*** Provided entries ***

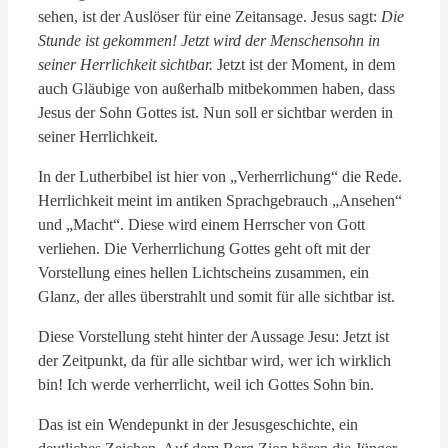
sehen, ist der Auslöser für eine Zeitansage. Jesus sagt:
Die
Stunde ist gekommen! Jetzt wird der Menschensohn in
seiner Herrlichkeit sichtbar.
Jetzt ist der Moment, in dem
auch Gläubige von außerhalb mitbekommen haben, dass
Jesus der Sohn Gottes ist. Nun soll er sichtbar werden in
seiner Herrlichkeit.
In der Lutherbibel ist hier von „Verherrlichung“ die Rede.
Herrlichkeit meint im antiken Sprachgebrauch „Ansehen“
und „Macht“. Diese wird einem Herrscher von Gott
verliehen. Die Verherrlichung Gottes geht oft mit der
Vorstellung eines hellen Lichtscheins zusammen, ein
Glanz, der alles überstrahlt und somit für alle sichtbar ist.
Diese Vorstellung steht hinter der Aussage Jesu: Jetzt ist
der Zeitpunkt, da für alle sichtbar wird, wer ich wirklich
bin! Ich werde verherrlicht, weil ich Gottes Sohn bin.
Das ist ein Wendepunkt in der Jesusgeschichte, ein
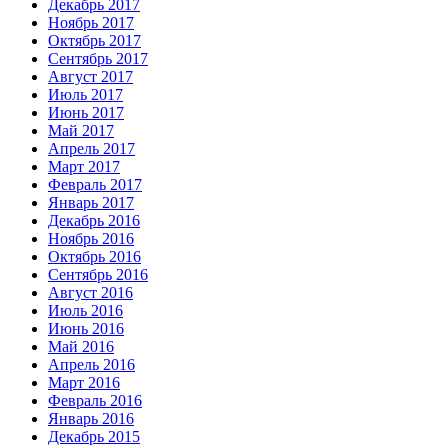
Декабрь 2017
Ноябрь 2017
Октябрь 2017
Сентябрь 2017
Август 2017
Июль 2017
Июнь 2017
Май 2017
Апрель 2017
Март 2017
Февраль 2017
Январь 2017
Декабрь 2016
Ноябрь 2016
Октябрь 2016
Сентябрь 2016
Август 2016
Июль 2016
Июнь 2016
Май 2016
Апрель 2016
Март 2016
Февраль 2016
Январь 2016
Декабрь 2015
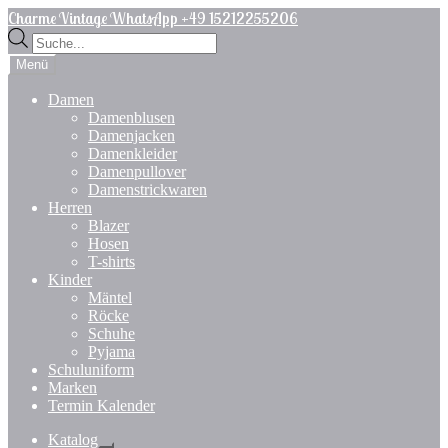
Zur
Zum
Charme Vintage WhatsApp +49 15212255206
Navigation
Inhalt
Products
springen
springen
search
Menü
Damen
Damenblusen
Damenjacken
Damenkleider
Damenpullover
Damenstrickwaren
Herren
Blazer
Hosen
T-shirts
Kinder
Mäntel
Röcke
Schuhe
Pyjama
Schuluniform
Marken
Termin Kalender
Katalog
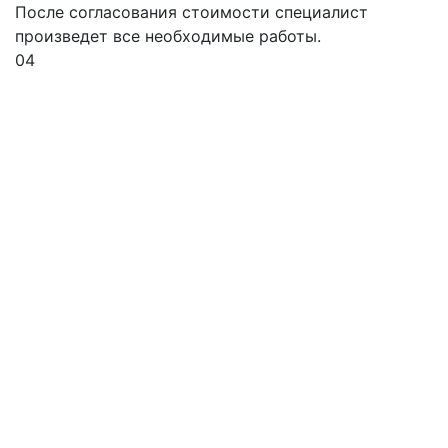
После согласования стоимости специалист
произведет все необходимые работы.
04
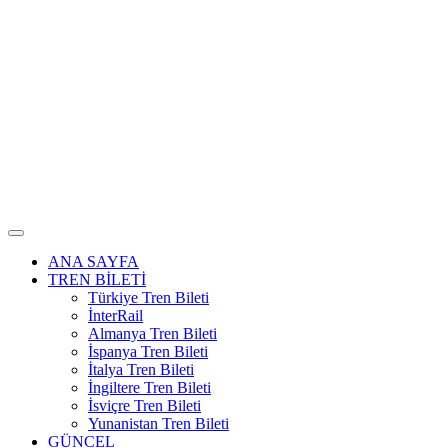
ANA SAYFA
TREN BİLETİ
Türkiye Tren Bileti
İnterRail
Almanya Tren Bileti
İspanya Tren Bileti
İtalya Tren Bileti
İngiltere Tren Bileti
İsviçre Tren Bileti
Yunanistan Tren Bileti
GÜNCEL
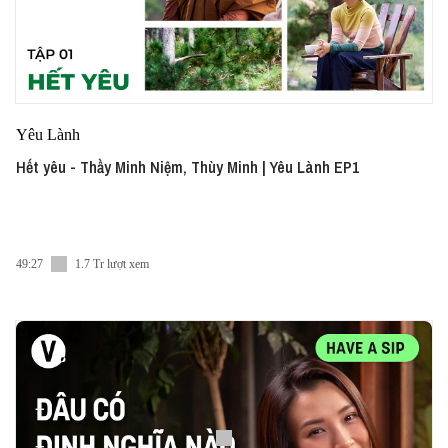
Yêu Lành
Hết yêu - Thầy Minh Niệm, Thùy Minh | Yêu Lành EP1
49:27
1.7 Tr lượt xem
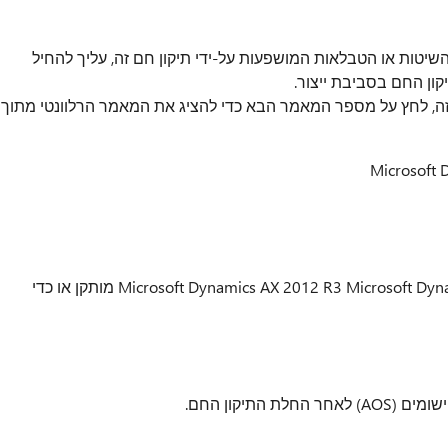
שיטות או הטבלאות המושפעות על-ידי תיקון חם זה, עליך להחיל
ון החם בסביבת ייצור.
זה, לחץ על מספר המאמר הבא כדי להציג את המאמר הרלוונטי מתוך
אתה חייב להיות Microsoft Dynamics AX 2012 R3 Microsoft Dynamics AX 2009 Service Pack 1 מותקן או כדי
התיקון החם.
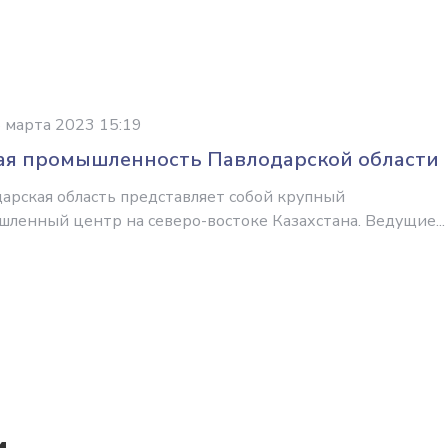
 марта 2023 15:19
ая промышленность Павлодарской области
арская область представляет собой крупный
ленный центр на северо-востоке Казахстана. Ведущие...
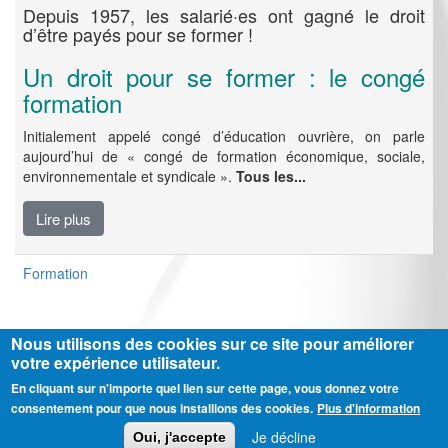
Depuis 1957, les salarié·es ont gagné le droit
d’être payés pour se former !
Un droit pour se former : le congé
formation
Initialement appelé congé d’éducation ouvrière, on parle
aujourd’hui de « congé de formation économique, sociale,
environnementale et syndicale ».
Tous les...
Lire plus
Formation
Nous utilisons des cookies sur ce site pour améliorer
votre expérience utilisateur.
En cliquant sur n'importe quel lien sur cette page, vous donnez votre
Ⓒ CGT Fédération THCB - Tous les droits réservés -
Mentions légales
consentement pour que nous installions des cookies.
Plus d'information
Contactez-nous
Je décline
Oui, j'accepte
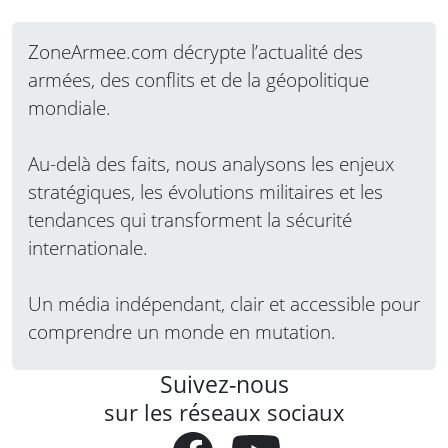
ZoneArmee.com décrypte l’actualité des
armées, des conflits et de la géopolitique
mondiale.
Au-delà des faits, nous analysons les enjeux
stratégiques, les évolutions militaires et les
tendances qui transforment la sécurité
internationale.
Un média indépendant, clair et accessible pour
comprendre un monde en mutation.
Suivez-nous
sur les réseaux sociaux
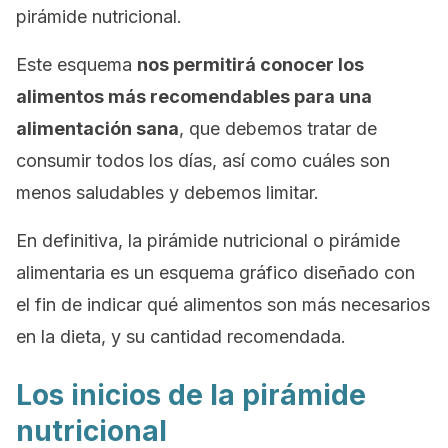
pirámide nutricional.
Este esquema
nos permitirá conocer los
alimentos más recomendables para una
alimentación sana
, que debemos tratar de
consumir todos los días, así como cuáles son
menos saludables y debemos limitar.
En definitiva, la pirámide nutricional o pirámide
alimentaria es un esquema gráfico diseñado con
el fin de indicar qué alimentos son más necesarios
en la dieta, y su cantidad recomendada.
Los inicios de la pirámide
nutricional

*** End of Provided entries ***

→ Aim of the exercise
Everything in the listing must be copied exactly except the pictures.

→ Answer to this task
sehen, ist der Auslöser für eine Zeitansage. Jesus sagt:
Die
Stunde ist gekommen! Jetzt wird der Menschensohn in
seiner Herrlichkeit sichtbar.
Jetzt ist der Moment, in dem
auch Gläubige von außerhalb mitbekommen haben, dass
Jesus der Sohn Gottes ist. Nun soll er sichtbar werden in
seiner Herrlichkeit.
In der Lutherbibel ist hier von „Verherrlichung“ die Rede.
Herrlichkeit meint im antiken Sprachgebrauch „Ansehen“
und „Macht“. Diese wird einem Herrscher von Gott
verliehen. Die Verherrlichung Gottes geht oft mit der
Vorstellung eines hellen Lichtscheins zusammen, ein
Glanz, der alles überstrahlt und somit für alle sichtbar ist.
Diese Vorstellung steht hinter der Aussage Jesu: Jetzt ist
der Zeitpunkt, da für alle sichtbar wird, wer ich wirklich
bin! Ich werde verherrlicht, weil ich Gottes Sohn bin.
Das ist ein Wendepunkt in der Jesusgeschichte, ein
Декабрь 2017
Ноябрь 2017
Октябрь 2017
Сентябрь 2017
Август 2017
Июль 2017
Июнь 2017
Май 2017
Апрель 2017
Март 2017
Февраль 2017
Январь 2017
Декабрь 2016
Ноябрь 2016
Октябрь 2016
Сентябрь 2016
Август 2016
Июль 2016
Июнь 2016
Май 2016
Апрель 2016
Март 2016
Февраль 2016
Январь 2016
Декабрь 2015
Zur
Zum
Charme Vintage WhatsApp +49 15212255206
Navigation
Inhalt
Products
springen
springen
search
Menü
Damen
Damenblusen
Damenjacken
Damenkleider
Damenpullover
Damenstrickwaren
Herren
Blazer
Hosen
T-shirts
Kinder
Mäntel
Röcke
Schuhe
Pyjama
Schuluniform
Marken
Termin Kalender
Katalog
После согласования стоимости специалист
произведет все необходимые работы.
04
ANA SAYFA
TREN BİLETİ
Türkiye Tren Bileti
İnterRail
Almanya Tren Bileti
İspanya Tren Bileti
İtalya Tren Bileti
İngiltere Tren Bileti
İsviçre Tren Bileti
Yunanistan Tren Bileti
GÜNCEL
Yêu Lành
Hết yêu - Thầy Minh Niệm, Thùy Minh | Yêu Lành EP1
49:27
1.7 Tr lượt xem
שיטות או הטבלאות המושפעות על-ידי תיקון חם זה, עליך להחיל
ון החם בסביבת ייצור.
זה, לחץ על מספר המאמר הבא כדי להציג את המאמר הרלוונטי מתוך
אתה חייב להיות Microsoft Dynamics AX 2012 R3 Microsoft Dynamics AX 2009 Service Pack 1 מותקן או כדי
התיקון החם.
 марта 2023 15:19
ая промышленность Павлодарской области
арская область представляет собой крупный
ленный центр на северо-востоке Казахстана. Ведущие...
Depuis 1957, les salarié·es ont gagné le droit
d’être payés pour se former !
Un droit pour se former : le congé
formation
Initialement appelé congé d’éducation ouvrière, on parle
aujourd’hui de « congé de formation économique, sociale,
environnementale et syndicale ».
Tous les...
Lire plus
Formation
Nous utilisons des cookies sur ce site pour améliorer
votre expérience utilisateur.
En cliquant sur n'importe quel lien sur cette page, vous donnez votre
Ⓒ CGT Fédération THCB - Tous les droits réservés -
Mentions légales
consentement pour que nous installions des cookies.
Plus d'information
Contactez-nous
Je décline
Oui, j'accepte
ZoneArmee.com décrypte l’actualité des
armées, des conflits et de la géopolitique
mondiale.
Au-delà des faits, nous analysons les enjeux
stratégiques, les évolutions militaires et les
tendances qui transforment la sécurité
internationale.
Un média indépendant, clair et accessible pour
comprendre un monde en mutation.
Suivez-nous
sur les réseaux sociaux
pirámide nutricional.
Este esquema
nos permitirá conocer los
alimentos más recomendables para una
alimentación sana
, que debemos tratar de
consumir todos los días, así como cuáles son
menos saludables y debemos limitar.
En definitiva, la pirámide nutricional o pirámide
alimentaria es un esquema gráfico diseñado con
el fin de indicar qué alimentos son más necesarios
en la dieta, y su cantidad recomendada.
Los inicios de la pirámide
nutricional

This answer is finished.